### Records excerpted from a collection
════════════════════

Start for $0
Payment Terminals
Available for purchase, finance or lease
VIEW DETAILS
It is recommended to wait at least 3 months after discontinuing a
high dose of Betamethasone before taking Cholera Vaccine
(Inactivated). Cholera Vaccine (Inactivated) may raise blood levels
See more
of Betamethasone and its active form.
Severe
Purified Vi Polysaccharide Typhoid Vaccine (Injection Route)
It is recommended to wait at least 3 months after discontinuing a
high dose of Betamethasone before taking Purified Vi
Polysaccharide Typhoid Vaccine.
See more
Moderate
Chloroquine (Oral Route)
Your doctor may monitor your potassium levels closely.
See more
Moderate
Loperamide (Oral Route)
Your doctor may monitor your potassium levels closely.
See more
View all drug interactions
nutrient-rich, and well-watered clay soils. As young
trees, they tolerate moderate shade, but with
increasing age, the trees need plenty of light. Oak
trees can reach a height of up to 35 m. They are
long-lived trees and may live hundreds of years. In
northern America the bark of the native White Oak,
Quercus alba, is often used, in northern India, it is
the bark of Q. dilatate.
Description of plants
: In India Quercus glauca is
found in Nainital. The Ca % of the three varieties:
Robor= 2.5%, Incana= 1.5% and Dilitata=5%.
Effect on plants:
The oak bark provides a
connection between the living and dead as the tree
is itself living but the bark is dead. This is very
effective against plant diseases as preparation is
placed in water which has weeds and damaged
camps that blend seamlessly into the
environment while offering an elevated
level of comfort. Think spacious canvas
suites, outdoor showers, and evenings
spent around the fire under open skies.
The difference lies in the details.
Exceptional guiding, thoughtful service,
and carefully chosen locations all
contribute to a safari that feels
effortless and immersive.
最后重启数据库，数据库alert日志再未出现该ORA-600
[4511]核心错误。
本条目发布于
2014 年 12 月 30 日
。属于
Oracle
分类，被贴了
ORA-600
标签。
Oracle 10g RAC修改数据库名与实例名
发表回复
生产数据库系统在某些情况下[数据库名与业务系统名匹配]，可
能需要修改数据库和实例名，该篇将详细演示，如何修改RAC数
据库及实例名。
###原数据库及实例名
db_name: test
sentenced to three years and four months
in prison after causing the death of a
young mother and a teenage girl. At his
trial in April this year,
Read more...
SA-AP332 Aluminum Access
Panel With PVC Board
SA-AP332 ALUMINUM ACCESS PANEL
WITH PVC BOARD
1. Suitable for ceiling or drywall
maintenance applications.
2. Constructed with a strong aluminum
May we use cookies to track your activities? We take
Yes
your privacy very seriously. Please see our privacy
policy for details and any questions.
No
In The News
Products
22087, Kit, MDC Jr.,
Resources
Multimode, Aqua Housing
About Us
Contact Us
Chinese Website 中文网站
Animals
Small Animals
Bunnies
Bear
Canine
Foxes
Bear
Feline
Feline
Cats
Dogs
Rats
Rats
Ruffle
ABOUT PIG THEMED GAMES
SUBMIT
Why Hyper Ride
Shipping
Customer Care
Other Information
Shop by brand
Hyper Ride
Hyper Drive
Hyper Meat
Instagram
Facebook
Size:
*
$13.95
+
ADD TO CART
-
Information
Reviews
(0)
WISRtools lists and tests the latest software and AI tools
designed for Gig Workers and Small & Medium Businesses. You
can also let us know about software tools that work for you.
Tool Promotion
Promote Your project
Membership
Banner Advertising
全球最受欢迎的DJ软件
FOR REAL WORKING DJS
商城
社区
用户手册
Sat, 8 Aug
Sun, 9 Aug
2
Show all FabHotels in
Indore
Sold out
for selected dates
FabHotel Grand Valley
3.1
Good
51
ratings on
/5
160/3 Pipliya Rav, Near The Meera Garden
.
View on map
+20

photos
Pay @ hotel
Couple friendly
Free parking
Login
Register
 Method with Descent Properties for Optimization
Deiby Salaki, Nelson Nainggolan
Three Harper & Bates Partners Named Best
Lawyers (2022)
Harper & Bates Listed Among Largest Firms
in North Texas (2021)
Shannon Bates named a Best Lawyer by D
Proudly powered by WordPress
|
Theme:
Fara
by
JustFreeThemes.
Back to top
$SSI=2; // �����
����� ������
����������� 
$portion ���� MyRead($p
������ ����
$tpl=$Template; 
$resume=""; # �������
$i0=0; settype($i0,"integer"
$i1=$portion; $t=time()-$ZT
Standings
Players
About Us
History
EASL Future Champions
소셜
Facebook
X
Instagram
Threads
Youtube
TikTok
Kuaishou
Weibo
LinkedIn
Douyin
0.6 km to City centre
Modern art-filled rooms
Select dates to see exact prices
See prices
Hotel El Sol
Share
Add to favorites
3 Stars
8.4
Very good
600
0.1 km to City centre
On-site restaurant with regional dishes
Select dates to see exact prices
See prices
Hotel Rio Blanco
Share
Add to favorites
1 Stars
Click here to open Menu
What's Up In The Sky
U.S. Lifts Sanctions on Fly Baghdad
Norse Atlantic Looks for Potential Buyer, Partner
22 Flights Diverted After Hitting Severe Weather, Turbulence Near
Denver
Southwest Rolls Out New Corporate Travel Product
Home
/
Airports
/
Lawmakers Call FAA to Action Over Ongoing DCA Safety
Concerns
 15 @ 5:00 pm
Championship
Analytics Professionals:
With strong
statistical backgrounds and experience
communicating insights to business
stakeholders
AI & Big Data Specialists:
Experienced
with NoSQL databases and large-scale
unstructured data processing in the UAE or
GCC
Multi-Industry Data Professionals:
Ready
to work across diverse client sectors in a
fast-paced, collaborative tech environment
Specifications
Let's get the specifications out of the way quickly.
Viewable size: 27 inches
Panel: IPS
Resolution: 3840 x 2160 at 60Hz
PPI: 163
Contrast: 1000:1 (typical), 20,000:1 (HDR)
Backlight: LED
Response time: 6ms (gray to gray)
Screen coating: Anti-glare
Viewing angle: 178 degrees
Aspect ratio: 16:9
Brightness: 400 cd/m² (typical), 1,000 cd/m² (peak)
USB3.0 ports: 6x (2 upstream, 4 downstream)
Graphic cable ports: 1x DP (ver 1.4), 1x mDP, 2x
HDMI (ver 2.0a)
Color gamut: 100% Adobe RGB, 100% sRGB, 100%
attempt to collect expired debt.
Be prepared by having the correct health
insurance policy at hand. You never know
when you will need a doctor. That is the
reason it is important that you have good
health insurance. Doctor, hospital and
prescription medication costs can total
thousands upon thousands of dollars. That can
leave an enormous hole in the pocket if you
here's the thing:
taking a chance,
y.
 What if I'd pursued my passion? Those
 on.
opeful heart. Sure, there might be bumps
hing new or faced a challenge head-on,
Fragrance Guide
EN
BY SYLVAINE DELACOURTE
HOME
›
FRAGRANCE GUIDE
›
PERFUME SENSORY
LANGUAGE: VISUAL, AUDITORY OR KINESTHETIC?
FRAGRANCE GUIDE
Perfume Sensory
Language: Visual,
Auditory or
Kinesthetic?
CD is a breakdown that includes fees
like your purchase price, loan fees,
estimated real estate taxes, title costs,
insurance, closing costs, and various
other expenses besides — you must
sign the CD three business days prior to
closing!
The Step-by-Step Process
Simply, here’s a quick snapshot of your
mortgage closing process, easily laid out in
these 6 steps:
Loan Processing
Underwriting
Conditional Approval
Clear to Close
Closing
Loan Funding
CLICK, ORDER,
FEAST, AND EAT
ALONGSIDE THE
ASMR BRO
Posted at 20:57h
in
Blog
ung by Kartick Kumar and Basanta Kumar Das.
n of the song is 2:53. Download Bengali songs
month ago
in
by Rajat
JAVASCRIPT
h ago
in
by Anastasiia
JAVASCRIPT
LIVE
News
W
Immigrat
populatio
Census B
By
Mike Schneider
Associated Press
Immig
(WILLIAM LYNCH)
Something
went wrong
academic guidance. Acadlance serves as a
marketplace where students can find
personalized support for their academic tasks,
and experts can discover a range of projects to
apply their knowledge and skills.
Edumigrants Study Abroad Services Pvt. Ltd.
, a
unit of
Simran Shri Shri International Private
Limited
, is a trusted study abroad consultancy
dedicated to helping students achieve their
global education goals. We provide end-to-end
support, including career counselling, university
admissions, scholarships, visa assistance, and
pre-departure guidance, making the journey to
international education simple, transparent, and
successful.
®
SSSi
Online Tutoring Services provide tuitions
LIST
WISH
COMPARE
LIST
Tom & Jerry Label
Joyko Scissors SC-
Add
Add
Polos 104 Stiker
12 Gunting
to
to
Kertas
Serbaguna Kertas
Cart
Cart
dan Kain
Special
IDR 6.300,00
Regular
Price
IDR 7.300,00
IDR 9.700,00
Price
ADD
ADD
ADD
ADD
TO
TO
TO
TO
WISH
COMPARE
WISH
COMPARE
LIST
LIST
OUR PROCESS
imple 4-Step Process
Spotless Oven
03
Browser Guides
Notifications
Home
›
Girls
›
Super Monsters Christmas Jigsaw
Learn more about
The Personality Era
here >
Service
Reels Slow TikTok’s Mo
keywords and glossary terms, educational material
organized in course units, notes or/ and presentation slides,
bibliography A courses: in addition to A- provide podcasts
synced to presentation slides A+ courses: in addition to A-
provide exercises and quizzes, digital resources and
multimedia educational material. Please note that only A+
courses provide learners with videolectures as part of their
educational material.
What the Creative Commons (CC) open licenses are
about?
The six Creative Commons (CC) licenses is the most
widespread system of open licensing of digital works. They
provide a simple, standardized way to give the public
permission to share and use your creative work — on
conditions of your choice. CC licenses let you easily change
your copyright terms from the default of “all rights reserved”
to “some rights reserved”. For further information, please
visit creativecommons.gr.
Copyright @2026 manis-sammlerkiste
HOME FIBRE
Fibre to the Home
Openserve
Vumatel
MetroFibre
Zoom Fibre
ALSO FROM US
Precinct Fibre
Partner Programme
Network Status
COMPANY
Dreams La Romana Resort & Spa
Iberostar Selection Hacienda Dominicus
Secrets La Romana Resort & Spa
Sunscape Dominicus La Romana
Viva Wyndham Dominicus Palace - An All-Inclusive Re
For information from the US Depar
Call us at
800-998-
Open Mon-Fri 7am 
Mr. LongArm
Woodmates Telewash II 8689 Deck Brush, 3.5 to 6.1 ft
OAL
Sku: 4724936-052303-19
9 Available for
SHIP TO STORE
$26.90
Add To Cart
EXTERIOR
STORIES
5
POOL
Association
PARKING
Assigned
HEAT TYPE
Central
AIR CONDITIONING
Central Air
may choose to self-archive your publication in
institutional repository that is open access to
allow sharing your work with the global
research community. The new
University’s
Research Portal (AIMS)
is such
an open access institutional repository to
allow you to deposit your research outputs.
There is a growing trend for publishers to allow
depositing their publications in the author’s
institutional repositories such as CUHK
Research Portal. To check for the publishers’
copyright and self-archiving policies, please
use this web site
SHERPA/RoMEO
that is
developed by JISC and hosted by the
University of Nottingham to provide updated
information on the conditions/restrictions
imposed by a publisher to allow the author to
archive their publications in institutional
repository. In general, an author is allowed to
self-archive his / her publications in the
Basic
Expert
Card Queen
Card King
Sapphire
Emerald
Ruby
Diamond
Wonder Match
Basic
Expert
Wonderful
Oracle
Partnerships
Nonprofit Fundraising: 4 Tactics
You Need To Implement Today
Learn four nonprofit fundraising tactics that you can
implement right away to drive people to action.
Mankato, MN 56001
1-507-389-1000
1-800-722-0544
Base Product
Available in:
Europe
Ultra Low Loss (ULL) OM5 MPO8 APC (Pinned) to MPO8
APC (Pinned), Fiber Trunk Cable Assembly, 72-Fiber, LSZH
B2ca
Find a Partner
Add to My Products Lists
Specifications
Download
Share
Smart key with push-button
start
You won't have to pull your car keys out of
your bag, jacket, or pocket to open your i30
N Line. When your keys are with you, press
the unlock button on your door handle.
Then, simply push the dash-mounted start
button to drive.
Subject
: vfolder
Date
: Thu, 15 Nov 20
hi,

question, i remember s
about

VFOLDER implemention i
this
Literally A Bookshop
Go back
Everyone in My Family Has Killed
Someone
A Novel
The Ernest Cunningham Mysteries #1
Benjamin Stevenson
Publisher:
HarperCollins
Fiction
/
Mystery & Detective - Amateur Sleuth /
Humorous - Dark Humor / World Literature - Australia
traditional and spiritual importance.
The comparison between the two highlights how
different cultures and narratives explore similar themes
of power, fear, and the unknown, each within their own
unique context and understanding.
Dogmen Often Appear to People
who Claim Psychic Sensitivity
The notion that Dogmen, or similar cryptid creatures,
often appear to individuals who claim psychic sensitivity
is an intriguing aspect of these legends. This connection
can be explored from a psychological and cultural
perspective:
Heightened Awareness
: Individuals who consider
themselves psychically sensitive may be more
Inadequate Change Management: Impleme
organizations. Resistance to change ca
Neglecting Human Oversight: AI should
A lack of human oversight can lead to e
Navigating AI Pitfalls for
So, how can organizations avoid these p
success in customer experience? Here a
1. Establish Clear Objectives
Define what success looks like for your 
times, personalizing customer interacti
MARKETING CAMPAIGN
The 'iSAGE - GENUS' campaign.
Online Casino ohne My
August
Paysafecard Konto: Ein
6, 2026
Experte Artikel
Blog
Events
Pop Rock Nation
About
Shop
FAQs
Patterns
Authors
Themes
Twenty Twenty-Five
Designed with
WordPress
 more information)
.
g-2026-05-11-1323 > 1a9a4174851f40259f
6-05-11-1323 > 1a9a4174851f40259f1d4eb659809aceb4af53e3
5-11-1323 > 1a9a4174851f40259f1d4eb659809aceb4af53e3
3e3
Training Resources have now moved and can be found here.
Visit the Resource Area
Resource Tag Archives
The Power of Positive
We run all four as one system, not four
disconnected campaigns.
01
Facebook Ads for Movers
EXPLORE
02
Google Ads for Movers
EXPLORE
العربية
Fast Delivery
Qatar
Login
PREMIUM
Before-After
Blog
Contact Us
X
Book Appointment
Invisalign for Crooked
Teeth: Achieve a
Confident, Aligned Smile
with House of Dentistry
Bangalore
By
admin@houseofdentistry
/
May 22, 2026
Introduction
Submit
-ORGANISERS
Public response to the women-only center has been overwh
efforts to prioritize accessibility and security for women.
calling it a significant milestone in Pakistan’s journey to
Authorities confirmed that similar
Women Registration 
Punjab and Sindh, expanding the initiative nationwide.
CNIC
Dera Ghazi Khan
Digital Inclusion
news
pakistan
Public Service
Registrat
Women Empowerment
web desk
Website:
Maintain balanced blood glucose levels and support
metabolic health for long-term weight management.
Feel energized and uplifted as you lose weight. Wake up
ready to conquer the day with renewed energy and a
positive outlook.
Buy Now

════════════════════

### ABOUT THIS TASK
Output, please, only the lines running from the start of the entries through the line that contains "View all drug interactions", including both of those lines.

### ANSWER SPACE
Start for $0
Payment Terminals
Available for purchase, finance or lease
VIEW DETAILS
It is recommended to wait at least 3 months after discontinuing a
high dose of Betamethasone before taking Cholera Vaccine
(Inactivated). Cholera Vaccine (Inactivated) may raise blood levels
See more
of Betamethasone and its active form.
Severe
Purified Vi Polysaccharide Typhoid Vaccine (Injection Route)
It is recommended to wait at least 3 months after discontinuing a
high dose of Betamethasone before taking Purified Vi
Polysaccharide Typhoid Vaccine.
See more
Moderate
Chloroquine (Oral Route)
Your doctor may monitor your potassium levels closely.
See more
Moderate
Loperamide (Oral Route)
Your doctor may monitor your potassium levels closely.
See more
View all drug interactions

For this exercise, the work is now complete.